When people talk about a "Kafka consumer" they can mean different things...and it leads to some confusion.

A Kafka consumer is technically a process that is part of a larger group. This collective group of consumers is called a "consumer group".

It is the collective responsibility of a consumer group to process messages from a given topic. Each consumer within the group ideally will read from one partition. Kafka balances the number of partitions across the number of available consumers in the group.

The groupId associates a Kafka consumer with a consumer group....

If a topic has 3 partitions and you have 2 consumers operating within the same consumer group, one of the consumers will read from 2 partitions and the other will read from 1.

If a topic has 4 partitions and you have 2 consumers operating within the same group then both consumers will read from 2 partitions.

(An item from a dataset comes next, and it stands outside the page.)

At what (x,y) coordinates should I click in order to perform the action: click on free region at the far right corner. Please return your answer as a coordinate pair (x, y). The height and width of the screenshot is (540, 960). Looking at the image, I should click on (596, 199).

If a topic has 1 partition and you have 2 consumers then 1 consumer reads from 1 partition and the other just sits there...

theRealJS /

The group.id is how you distinguish different consumer groups. Remember that consumers work together in groups to read data from a particular topic.

Understanding group.id is fundamental to achieving maximum parallelism in Kafka. Remember that the number of partitions for a given topic will be balanced across the available consumers in the group.

blazingSaddles /

The group ID is very important to how different consumers "load balance" partitions. For example, if you have a topic with 10 partitions then two consumers with the same groupId will read from 5 partitions each.

If you have two consumers with different group ids, both consumers will read from 10 partitions.

In this sense, the groupId is how you define a "consumer group" or group of consumers reading from a given topic/partitions.